Ouf ! Les stressés des tableurs vont pouvoir souffler. Après une quinzaine à scruter quotidiennement le tableau des médailles, à épier le calendrier des épreuves à venir, à pester devant ces titres potentiels non convertis, à redouter la moisson néerlandaise en aviron ou celle des Britanniques sur le vélodrome de Saint-Quentin-en-Yvelines (elles ont eu lieu), la France boucle ses Jeux à domicile en cinquième position au classement des nations, avec 16 médailles d’or, 26 en argent et 22 en bronze (ça fait 64 au total, amis mathématiciens). Le «home advantage» a bien joué son rôle.
Emmanuel Macron, qui avait lui-même fixé cet objectif après une grosse fâcherie post-Tokyo (33 médailles, dont 10 en or), sera contenté. Claude Onesta, le manager de la haute performance à l’Agence nationale du sport, se montrait satisfait dimanche 11 août au matin, avant que la délégation tricolore ne garnisse encore son bilan d’un argent pour Elodie Clouvel au pentathlon moderne et d’une médaille du même métal pour les basketteuses bleues. Avec 16 médailles d’or, la France bat son record d’Atlanta en 1996 (15 titres) et, avec un total de 64, celui de Pékin, en 2008 (43 breloques). Au retour du Japon, «j’ai eu un entretien avec Emmanuel Macron sur le moyen de faire mieux à Paris, se souvient l’ancien coach de l’équipe de France de handball. Si on m’avait dit alors qu’en 2024, on aurait un tel bilan, j’aurais mieux dormi.»
La France aime la bagarre
La première semaine des Jeux avait placé la délégation tricolore en apesanteur. Dimanche 4 août, elle figurait sur le podium des nations (3e), avec déjà 44 médailles, 12 en or inclues, dont un quart pour le hors-bord Léon Marchand, l’athlète le plus titré des Jeux. Et deux pour le taulier Teddy Riner. La seconde semaine a été plus mollassonne. Pas une surprise, tant l’athlétisme n’est traditionnellement pas une locomotive pour la France. Avec l’unique argent de la hurdleuse Cyréna Samba-Mayela au 100 m haies, décroché in extremis samedi, la récolte est maigrelette. D’autant que l’athlète le reconnaît elle-même, elle est passée dans une autre dimension en traversant l’Atlantique pour rejoindre la Floride et rejoindre l’entraîneur irlandais John Coghlan. Une pierre dans le jardin de Romain Barras, le directeur de la haute performance de la fédération, qui concède un bilan «décevant», mais parle d’une «dynamique collective» qu’il faut «continuer à mettre en place» avec des athlètes «jeunes». A voir.

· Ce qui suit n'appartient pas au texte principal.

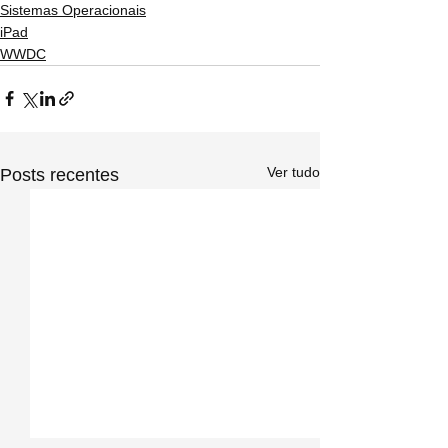
Sistemas Operacionais
iPad
WWDC
Ver tudo
Posts recentes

Souvent cité au rayon des déceptions, le cyclisme sur piste tricolore (qui n’a pu se mettre sous la dent que l’or de Benjamin Thomas à l’omnium) est en réalité pas loin de son niveau ces dernières années. L’époque dorée des Arnaud Tournant, Florian Rousseau ou Félicia Ballanger, multimédaillés à la fin des années 90, était probablement une anomalie. L’aviron, en revanche, s’est bel et bien troué : zéro médaille. Du côté des satisfactions, une constante : la France aime la bagarre. Au judo, à la boxe ou au taekwondo, les bonnes performances se sont enchaînées. Et que dire des sports collectifs, qui placent sept équipes dans le top 3, avec les titres des rugbymen à 7 et des volleyeurs ?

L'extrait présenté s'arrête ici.